By Nancy Guenther Chapman
NORWALK, Conn. – Transferring from Norwalk High School to Briggs High wasn’t easy but it was worth it, two Norwalk teenagers said to the Norwalk Board of Education this week.
“Last year I missed 60 days of school,” said Luis Rivera, a senior. “You couldn’t get me to go to school, I didn’t want to go to school. You could not get me to go to school but Briggs makes it a lot easier.”
Freshman Christine Velez echoed the sentiment, saying, “The transfer from Norwalk High School was a huge change. Smaller school, smaller environment, it feels like a family. Every day I just don’t want to miss school at all.”
The pair were there to share the success of teacher Andrew Mullen’s graphic arts classes with the board, and as evidence that the alternative high school for teens with behavioral challenges has turned a corner after going through a makeover as rumors of its closing swirled.
Social studies teacher Bob Stein, a 13-year Briggs veteran, said the policies instituted by new Principal Marie Allen, Ph.D, have made a difference. Students know what is expected of them and that the school is not a dumping ground, he said. The teens want to be there – population had jumped by “at least a dozen kids” in the 8 to 10 days before the meeting, he said.

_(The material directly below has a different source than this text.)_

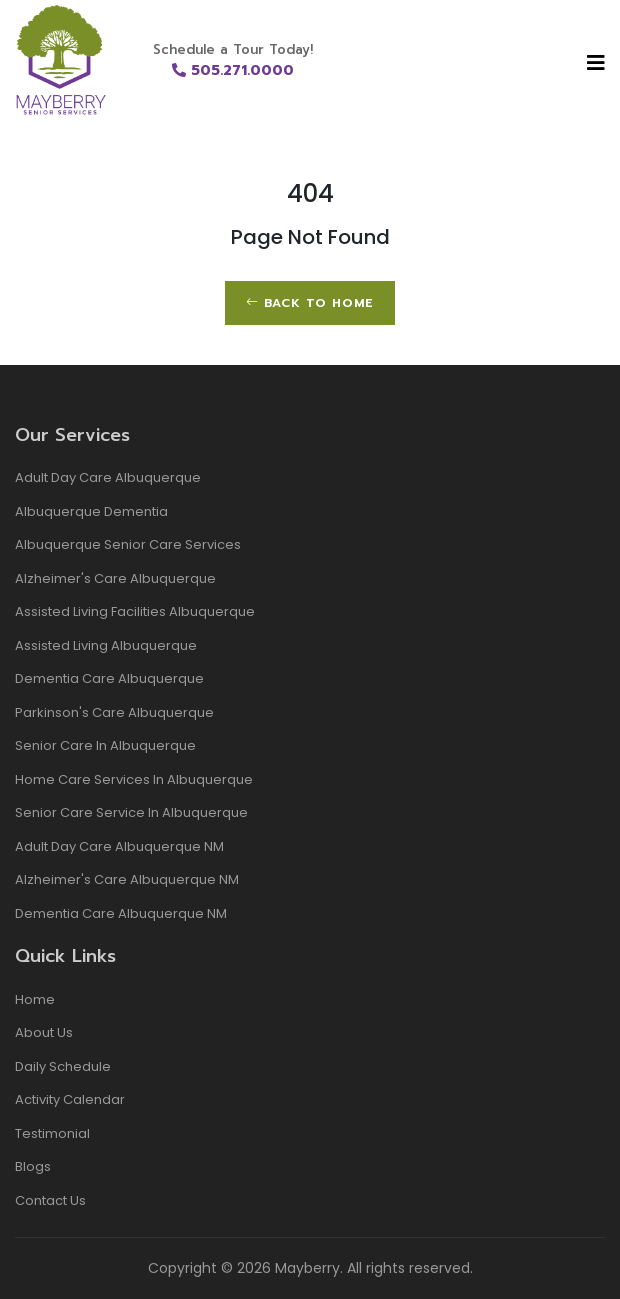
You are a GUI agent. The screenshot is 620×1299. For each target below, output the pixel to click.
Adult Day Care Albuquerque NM (119, 846)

“I’ve seen a lot of people come and go, principals come and go,” he said. “I want to tell you something: Things have really changed over the last two years at my school. We started out two years ago with all kinds of problems. Every time I turned around there was an article in the paper about something. Then Dr. Allen came and, little by little – I wondered why – she made it much more difficult for people to beat the system. … I haven’t seen a fight in the school, male or female, for a number of years now, which was unheard of in the day. Everybody seems to get along and it really is a much better attitude and atmosphere, and people feel much better about themselves. Which for me, it’s all about self esteem. Some of these kids are beaten down and they need to feel good about themselves. I love the things they are doing.”
The high school is continuing to make progress, Allen said. The population last Tuesday was “64 and growing.” She hoped to have 70 students by Jan. 30 and 100 by the end of school year.

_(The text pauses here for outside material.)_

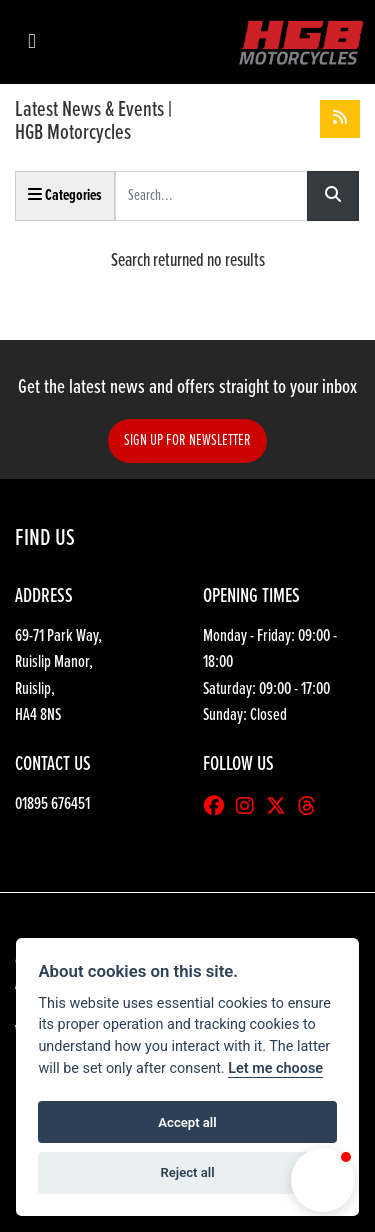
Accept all (187, 1122)
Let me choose (275, 1068)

“We have come a long way and we are growing,” she said. “If you enter Briggs now you’re going to see a more diverse learning community. We’re proud of the progress that we have made.”
Stein said his class is next door to the art room, and he sees the impact of Mullen’s new graphic arts class. “I see the looks in these kids faces, with these graphic arts,” he said. “They come to school because, not only are they doing something here for themselves, I think they see a future for themselves.”
The students showed board members a PowerPoint presentation showing the results of their graphic novel class, and photos from a trip they took last month to New York City.
Afterward, Luis handed board members a copy of his digital photography portfolio. Allen pointed out he had spent an hour sitting in the woods to get a photo of a crane with a fish in its mouth.
“It’s a great hobby, and a great thing to do to get me out of the house,” he said. “In this generation it’s tough to get a kid out of the house when they have video games and iPods and all this stuff. But when you have your camera – I want to go out there, I want to see things I never saw before and take pictures and take it home and show my mom and show my friends, like, look what I saw.”
The busboy has an internship coming up with a commercial photography studio, arranged by BOE member Mike Barbis.
Christine read her poetry to board members. She said writing poems is a way to relieve her anger and express her feelings.
“I see a lot of things in the future for me,” she said. “People say I’m a good writer, some people say I’m a good artist. I’m thinking of doing both as a graphic novelist or something like that.”